We first evaluate five unmasking strategies during inference: \texttt{start}, \texttt{end}, \texttt{certain}, \texttt{uncertain}, and \texttt{random}, using the single-encoder (\texttt{SE}) model. 
Mean absolute error (MAE) is computed between generated and reference harmonizations across all metrics.

Results (Table~\ref{tab:order}) show that the \texttt{certain} strategy—unmasking tokens for which the model exhibits the highest confidence—consistently outperforms others in both in-domain and out-of-domain settings. This suggests that harmonization generation benefits from data-driven uncertainty guidance rather than fixed-order decoding. Notably, the same ranking of strategies holds across all metrics, implying robust inference behavior independent of musical style.

\subsection{Ablation Study: Architectural Insights}

We next compare single-encoder (\texttt{SE}) and dual-encoder (\texttt{DE}) architectures and their ablations under the \texttt{certain} unmasking regime (Table~\ref{tab:ablations}). 

The \texttt{SE} model achieves the best overall results, particularly in rhythm-related metrics for the out-of-domain jazz set, despite having less than half the parameters of \texttt{DE}. 
In-domain, \texttt{DE\_noM} (dual encoder without melody self-attention) performs slightly better, indicating that cross-attention can compensate for missing melody self-context. 
Surprisingly, models trained with fully masked harmony throughout training (\texttt{v0}) do not collapse, supporting the hypothesis that harmonic structure can be indirectly inferred from melodic patterns alone. 
Even more strikingly, the \texttt{DE\_noMH} variant (no self-attention in either encoder) remains functional, suggesting that cross-attention alone can partially encode both melody–harmony and harmony–harmony dependencies—a key insight for future investigation.

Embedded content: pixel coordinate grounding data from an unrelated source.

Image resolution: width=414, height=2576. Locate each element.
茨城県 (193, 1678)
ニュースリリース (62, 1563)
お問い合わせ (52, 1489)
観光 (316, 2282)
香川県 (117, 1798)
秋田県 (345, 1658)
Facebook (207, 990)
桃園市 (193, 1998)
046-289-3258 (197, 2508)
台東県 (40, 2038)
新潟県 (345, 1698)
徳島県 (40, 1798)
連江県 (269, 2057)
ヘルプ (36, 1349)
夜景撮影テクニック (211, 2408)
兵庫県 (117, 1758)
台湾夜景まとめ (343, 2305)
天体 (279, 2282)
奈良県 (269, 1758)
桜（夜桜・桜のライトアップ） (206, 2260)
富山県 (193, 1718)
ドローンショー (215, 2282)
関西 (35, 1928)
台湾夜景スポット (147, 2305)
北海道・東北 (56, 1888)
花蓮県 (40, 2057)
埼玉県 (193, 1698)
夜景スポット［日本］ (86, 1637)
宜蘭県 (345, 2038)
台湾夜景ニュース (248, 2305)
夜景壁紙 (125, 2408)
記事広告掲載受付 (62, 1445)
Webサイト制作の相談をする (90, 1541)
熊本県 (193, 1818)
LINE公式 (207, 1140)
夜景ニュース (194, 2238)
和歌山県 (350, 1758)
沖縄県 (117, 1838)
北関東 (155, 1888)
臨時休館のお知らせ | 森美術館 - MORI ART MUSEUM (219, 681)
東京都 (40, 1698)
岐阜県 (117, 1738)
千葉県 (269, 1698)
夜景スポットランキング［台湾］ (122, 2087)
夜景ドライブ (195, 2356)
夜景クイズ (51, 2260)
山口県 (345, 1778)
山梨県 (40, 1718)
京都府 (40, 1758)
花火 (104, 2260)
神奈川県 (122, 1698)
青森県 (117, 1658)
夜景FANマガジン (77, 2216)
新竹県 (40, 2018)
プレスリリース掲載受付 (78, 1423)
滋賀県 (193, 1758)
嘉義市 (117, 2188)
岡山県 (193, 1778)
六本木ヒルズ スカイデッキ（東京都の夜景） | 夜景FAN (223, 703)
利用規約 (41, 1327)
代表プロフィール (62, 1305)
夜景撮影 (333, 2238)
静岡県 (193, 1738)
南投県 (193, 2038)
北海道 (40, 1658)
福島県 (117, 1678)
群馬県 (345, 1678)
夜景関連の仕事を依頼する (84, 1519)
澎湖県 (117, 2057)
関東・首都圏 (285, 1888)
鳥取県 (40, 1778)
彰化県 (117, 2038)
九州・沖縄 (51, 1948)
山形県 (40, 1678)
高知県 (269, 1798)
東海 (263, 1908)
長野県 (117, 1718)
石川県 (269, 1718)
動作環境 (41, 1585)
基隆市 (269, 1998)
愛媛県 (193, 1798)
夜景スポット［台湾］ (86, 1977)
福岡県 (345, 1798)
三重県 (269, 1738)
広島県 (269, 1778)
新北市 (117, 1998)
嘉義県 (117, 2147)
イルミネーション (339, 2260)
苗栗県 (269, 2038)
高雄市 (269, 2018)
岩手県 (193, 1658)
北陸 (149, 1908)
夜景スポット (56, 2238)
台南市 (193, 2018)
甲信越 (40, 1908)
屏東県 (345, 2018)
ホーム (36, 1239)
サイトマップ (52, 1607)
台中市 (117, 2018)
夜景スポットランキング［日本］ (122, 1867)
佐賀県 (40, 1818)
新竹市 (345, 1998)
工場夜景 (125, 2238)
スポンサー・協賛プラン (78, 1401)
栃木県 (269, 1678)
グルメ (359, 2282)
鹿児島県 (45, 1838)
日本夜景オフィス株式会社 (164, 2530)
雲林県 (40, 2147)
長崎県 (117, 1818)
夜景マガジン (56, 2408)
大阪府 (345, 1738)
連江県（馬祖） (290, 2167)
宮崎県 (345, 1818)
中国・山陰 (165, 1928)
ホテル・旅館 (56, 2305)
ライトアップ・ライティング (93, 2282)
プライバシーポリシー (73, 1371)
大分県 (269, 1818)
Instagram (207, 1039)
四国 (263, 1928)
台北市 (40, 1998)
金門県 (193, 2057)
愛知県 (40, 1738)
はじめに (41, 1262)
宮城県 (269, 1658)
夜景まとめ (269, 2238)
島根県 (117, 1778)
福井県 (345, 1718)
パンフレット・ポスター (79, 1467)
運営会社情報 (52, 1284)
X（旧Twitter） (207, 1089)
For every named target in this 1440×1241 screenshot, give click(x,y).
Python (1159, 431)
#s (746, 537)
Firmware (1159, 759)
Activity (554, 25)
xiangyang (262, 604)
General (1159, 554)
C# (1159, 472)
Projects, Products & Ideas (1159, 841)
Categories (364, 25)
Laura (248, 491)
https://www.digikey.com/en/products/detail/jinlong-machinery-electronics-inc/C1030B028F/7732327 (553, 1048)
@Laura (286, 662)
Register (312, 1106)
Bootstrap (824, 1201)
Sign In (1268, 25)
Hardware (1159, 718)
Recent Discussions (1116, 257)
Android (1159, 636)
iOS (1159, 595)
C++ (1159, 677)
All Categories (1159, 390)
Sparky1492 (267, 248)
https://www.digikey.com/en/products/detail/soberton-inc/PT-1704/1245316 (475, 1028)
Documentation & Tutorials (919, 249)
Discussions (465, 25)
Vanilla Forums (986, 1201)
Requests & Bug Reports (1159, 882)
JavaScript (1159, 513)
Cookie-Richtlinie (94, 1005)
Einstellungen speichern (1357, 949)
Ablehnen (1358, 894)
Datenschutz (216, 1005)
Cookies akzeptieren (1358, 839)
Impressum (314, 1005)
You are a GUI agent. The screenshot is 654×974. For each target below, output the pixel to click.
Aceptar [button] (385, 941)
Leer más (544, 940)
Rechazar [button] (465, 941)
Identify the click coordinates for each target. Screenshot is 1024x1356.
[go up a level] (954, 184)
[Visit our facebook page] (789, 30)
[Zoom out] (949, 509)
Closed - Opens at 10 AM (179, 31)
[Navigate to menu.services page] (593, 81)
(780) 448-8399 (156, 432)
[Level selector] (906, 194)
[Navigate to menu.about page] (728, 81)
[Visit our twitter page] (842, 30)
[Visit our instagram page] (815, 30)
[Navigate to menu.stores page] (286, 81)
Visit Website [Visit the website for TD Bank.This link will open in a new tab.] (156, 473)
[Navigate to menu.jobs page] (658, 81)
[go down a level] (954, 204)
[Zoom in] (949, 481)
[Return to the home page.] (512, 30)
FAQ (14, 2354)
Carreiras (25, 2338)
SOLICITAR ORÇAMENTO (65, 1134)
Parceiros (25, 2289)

\subsection{Attention Dynamics}

Figure~\ref{fig:attn_maps} visualizes averaged attention maps across layers and heads for representative models.  
Even when harmony tokens remain masked during all training epochs (\texttt{DE\_v0}), coherent self-attention structures emerge in the harmony encoder. 
When melody self-attention is removed (\texttt{DE\_noM}), harmony self-attention reorganizes, seemingly compensating for missing melodic structure. 
Cross-attention in \texttt{DE\_noM} remains similar to the full model, while in \texttt{DE\_noMH} it becomes diffuse, implying an adaptive redistribution of representational load. 
These emergent behaviors highlight the model’s ability to develop internal harmonic organization even under heavily constrained or degenerate training regimes.